Me aproximé a la obra del gran maestro keniano gracias a Germán Espinosa. Como es bien sabido, en numerosas ocasiones el autor cartagenero dejó entrever la resonancia de la negritud en el amplio universo de su obra. «Conozco a esa raza desde muy niño y sé cuáles son sus cualidades y defectos. La conocí en mi tierra natal y la conocí en la suya propia, el África». Al decir esto, Espinosa señala dos hechos difíciles de soslayar: haber visto la primera luz en el que fuera el principal puerto negrero de toda la América hispánica y haber sido designado en junio de 1977 Cónsul General en Kenia. Algo así como saltar de la resolana del mar Caribe a la cuenca tibia y primordial del océano Índico.
Este último hecho, resulta de singular importancia si se tiene en cuenta que propició una serie de fecundas coincidencias intelectuales y literarias, dentro de las que sobresale, sin duda, el feliz encuentro con Ngugi wa Thiong’o, autor de la célebre novela Pétalos de sangre y habitual candidato al premio Nobel de Literatura. No es exagerado afirmar que, sin el viaje al África, sin el cambio de paradigma cultural, sin el reconocimiento propio y la comprensión del Otro, Espinosa habría estado muy lejos de capturar el esquivo «latido de la vida» que se percibe en las inspiradas páginas de La tejedora de coronas.
Ahora bien, es cierto que a la crítica literaria colombiana, afrofóbica por naturaleza, le ha encantado la idea de que Genoveva Alcocer sea amante del rubicundo Voltaire.
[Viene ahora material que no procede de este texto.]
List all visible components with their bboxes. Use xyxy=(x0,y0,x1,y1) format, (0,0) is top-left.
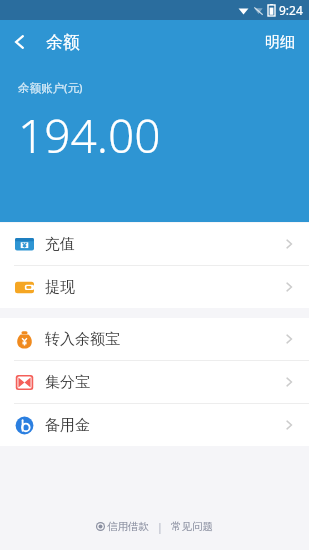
button[interactable]: Back xyxy=(0,26,36,58)
button[interactable]: 常见问题 xyxy=(169,517,215,536)
button[interactable]: 提现 xyxy=(0,266,309,308)
button[interactable]: 备用金 xyxy=(0,404,309,446)
staticText: 集分宝 xyxy=(45,373,90,392)
staticText: 常见问题 xyxy=(171,520,213,533)
button[interactable]: 集分宝 xyxy=(0,361,309,403)
staticText: 转入余额宝 xyxy=(45,330,120,349)
button[interactable]: 信用借款 xyxy=(94,517,151,536)
staticText: 9:24 xyxy=(279,2,303,18)
staticText: 信用借款 xyxy=(107,520,149,533)
staticText: | xyxy=(157,520,163,534)
staticText: 194.00 xyxy=(18,104,161,167)
button[interactable]: 明细 xyxy=(251,23,309,62)
staticText: 余额 xyxy=(46,32,80,53)
staticText: 提现 xyxy=(45,278,75,297)
button[interactable]: 充值 xyxy=(0,223,309,265)
staticText: 备用金 xyxy=(45,416,90,435)
staticText: 明细 xyxy=(265,33,295,52)
button[interactable]: 转入余额宝 xyxy=(0,318,309,360)
staticText: 余额账户(元) xyxy=(18,80,83,96)
staticText: 充值 xyxy=(45,235,75,254)
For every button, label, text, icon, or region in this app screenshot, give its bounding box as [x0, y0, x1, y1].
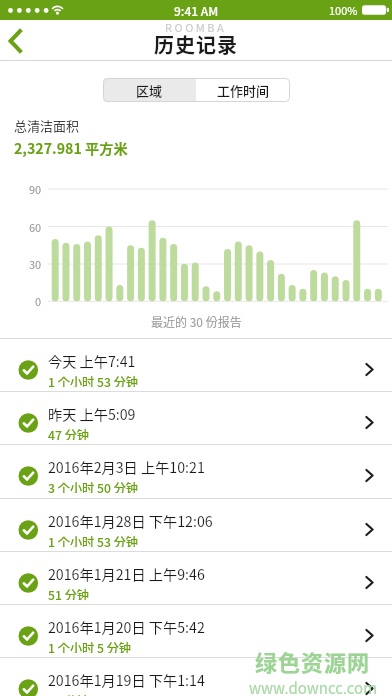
staticText: 最近的 30 份报告	[151, 313, 242, 329]
staticText: 2016年1月19日 下午1:14	[48, 670, 205, 688]
button[interactable]: 2016年1月21日 上午9:46	[0, 551, 392, 604]
staticText: 总清洁面积	[14, 116, 80, 134]
button[interactable]: 2016年2月3日 上午10:21	[0, 444, 392, 497]
staticText: 30	[29, 256, 42, 272]
staticText: 9:41 AM	[174, 2, 219, 19]
button[interactable]: 区域	[103, 78, 196, 102]
staticText: 100%	[329, 2, 358, 18]
staticText: ROOMBA	[165, 19, 227, 35]
staticText: 60	[29, 219, 42, 235]
staticText: 昨天 上午5:09	[48, 404, 136, 422]
staticText: 今天 上午7:41	[48, 351, 136, 369]
staticText: 2016年1月20日 下午5:42	[48, 617, 205, 635]
staticText: 区域	[136, 81, 163, 100]
staticText: 90	[29, 181, 42, 197]
staticText: 绿色资源网	[255, 645, 371, 677]
button[interactable]: 2016年1月20日 下午5:42	[0, 604, 392, 657]
staticText: 2016年2月3日 上午10:21	[48, 457, 205, 475]
staticText: 1 个小时 5 分钟	[48, 639, 132, 653]
staticText: 2016年1月28日 下午12:06	[48, 511, 213, 529]
button[interactable]: 工作时间	[196, 78, 290, 102]
staticText: www.downcc.com	[249, 677, 378, 696]
button[interactable]	[2, 22, 38, 61]
staticText: 51 分钟	[48, 586, 90, 600]
staticText: 1 个小时 53 分钟	[48, 373, 139, 387]
staticText: 工作时间	[217, 81, 270, 100]
staticText: 历史记录	[154, 30, 238, 56]
button[interactable]: 2016年1月19日 下午1:14	[0, 657, 392, 696]
staticText: 47 分钟	[48, 426, 90, 440]
staticText: 1 个小时 53 分钟	[48, 533, 139, 547]
staticText: 42 分钟	[48, 692, 90, 696]
button[interactable]: 2016年1月28日 下午12:06	[0, 498, 392, 551]
staticText: 2016年1月21日 上午9:46	[48, 564, 205, 582]
button[interactable]: 昨天 上午5:09	[0, 391, 392, 444]
staticText: 2,327.981 平方米	[14, 138, 128, 157]
button[interactable]: 今天 上午7:41	[0, 338, 392, 391]
staticText: 0	[35, 293, 42, 309]
staticText: 3 个小时 50 分钟	[48, 479, 139, 493]
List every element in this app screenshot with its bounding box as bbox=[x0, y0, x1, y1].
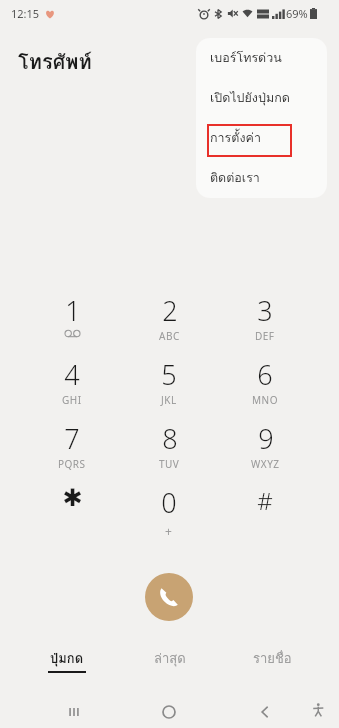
button[interactable]: Recents bbox=[54, 692, 94, 728]
button[interactable]: Call bbox=[145, 573, 193, 621]
staticText: 8 bbox=[162, 420, 178, 457]
staticText: ✱ bbox=[62, 484, 83, 512]
staticText: ล่าสุด bbox=[154, 648, 186, 669]
staticText: WXYZ bbox=[251, 457, 280, 471]
staticText: รายชื่อ bbox=[253, 648, 292, 669]
button[interactable]: 3 bbox=[221, 292, 309, 348]
button[interactable]: 2 bbox=[125, 292, 213, 348]
staticText: 0 bbox=[161, 484, 177, 521]
button[interactable]: ปุ่มกด bbox=[17, 648, 117, 684]
button[interactable]: 0 bbox=[125, 484, 213, 540]
staticText: 9 bbox=[258, 420, 274, 457]
button[interactable]: Back bbox=[245, 692, 285, 728]
staticText: PQRS bbox=[58, 457, 86, 471]
staticText: ปุ่มกด bbox=[50, 648, 84, 669]
staticText: TUV bbox=[159, 457, 180, 471]
button[interactable]: 5 bbox=[125, 356, 213, 412]
staticText: JKL bbox=[161, 393, 177, 407]
staticText: 3 bbox=[257, 292, 273, 329]
staticText: 4 bbox=[64, 356, 80, 393]
button[interactable]: 9 bbox=[221, 420, 309, 476]
button[interactable]: เบอร์โทรด่วน bbox=[196, 38, 327, 78]
staticText: + bbox=[165, 523, 173, 539]
staticText: GHI bbox=[62, 393, 82, 407]
button[interactable]: 1 bbox=[28, 292, 116, 348]
button[interactable]: 8 bbox=[125, 420, 213, 476]
button[interactable]: เปิดไปยังปุ่มกด bbox=[196, 78, 327, 118]
button[interactable]: 4 bbox=[28, 356, 116, 412]
button[interactable]: 7 bbox=[28, 420, 116, 476]
staticText: 7 bbox=[64, 420, 80, 457]
button[interactable]: # bbox=[221, 484, 309, 540]
staticText: 1 bbox=[65, 292, 81, 329]
button[interactable]: ติดต่อเรา bbox=[196, 158, 327, 198]
staticText: 6 bbox=[257, 356, 273, 393]
staticText: เบอร์โทรด่วน bbox=[210, 48, 282, 68]
button[interactable]: Accessibility bbox=[300, 692, 336, 728]
staticText: 5 bbox=[161, 356, 177, 393]
staticText: DEF bbox=[255, 329, 275, 343]
staticText: ติดต่อเรา bbox=[210, 168, 260, 188]
staticText: โทรศัพท์ bbox=[18, 46, 92, 78]
button[interactable]: Home bbox=[149, 692, 189, 728]
button[interactable]: รายชื่อ bbox=[222, 648, 322, 684]
button[interactable]: ✱ bbox=[28, 484, 116, 540]
button[interactable]: 6 bbox=[221, 356, 309, 412]
button[interactable]: ล่าสุด bbox=[120, 648, 220, 684]
staticText: ABC bbox=[159, 329, 180, 343]
staticText: 69% bbox=[286, 6, 308, 21]
staticText: 12:15 bbox=[11, 6, 40, 21]
staticText: เปิดไปยังปุ่มกด bbox=[210, 88, 290, 108]
staticText: 2 bbox=[162, 292, 178, 329]
button[interactable]: การตั้งค่า bbox=[196, 118, 327, 158]
staticText: # bbox=[257, 484, 273, 517]
staticText: MNO bbox=[252, 393, 278, 407]
staticText: การตั้งค่า bbox=[210, 128, 261, 148]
No olvidemos que la élite dirigente de nuestra nación católica construyó con tenacidad la creencia de una nacionalidad blanca de piel y europea de cultura. Tanto el indio como el negro, en ese contexto, fueron considerados palos en la rueda para el progreso, elementos nocivos para la salud económica, social y cultural del país. Sin embargo, lo que esa misma crítica pasa por alto es que en la novela de Germán Espinosa, Voltaire es quizá el personaje más endeble y libresco, el único que da la impresión de haber sido construido a partir de citas de enciclopedia y manuales de «El Siglo de las luces para Dummies». En cambio, tanto Bernabé como Apolo Bolongongo, el primero y el último de su dilatada retahíla de amantes, son personajes de la más palpitante vitalidad. Como lo son, en general, todos los personajes afrodescendientes que atraviesan la novela.
Gracias por tanto, maestro, dicen a Ngugi los lectores de Descolonizar la mente y El brujo del cuervo.